» Your goal: Your copy should match the records exactly, except that it contains no pictures.

[Stored data entries]
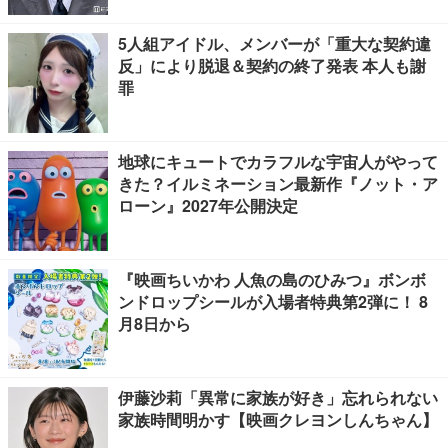
5人組アイドル、メンバーが「重大な契約違
反」により脱退＆契約の終了発表 本人も謝
罪
地球にキュートでカラフルな宇宙人がやって
きた？イルミネーション最新作『ノット・ア
ローン』2027年公開決定
『映画ちいかわ 人魚の島のひみつ』ボンボ
ンドロップシールが入場者特典第2弾に！ 8
月8日から
伊藤沙莉「異常に家族が好き」忘れられない
家族時間明かす【映画クレヨンしんちゃん】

» Answer for the task:
5人組アイドル、メンバーが「重大な契約違
反」により脱退＆契約の終了発表 本人も謝
罪
地球にキュートでカラフルな宇宙人がやって
きた？イルミネーション最新作『ノット・ア
ローン』2027年公開決定
『映画ちいかわ 人魚の島のひみつ』ボンボ
ンドロップシールが入場者特典第2弾に！ 8
月8日から
伊藤沙莉「異常に家族が好き」忘れられない
家族時間明かす【映画クレヨンしんちゃん】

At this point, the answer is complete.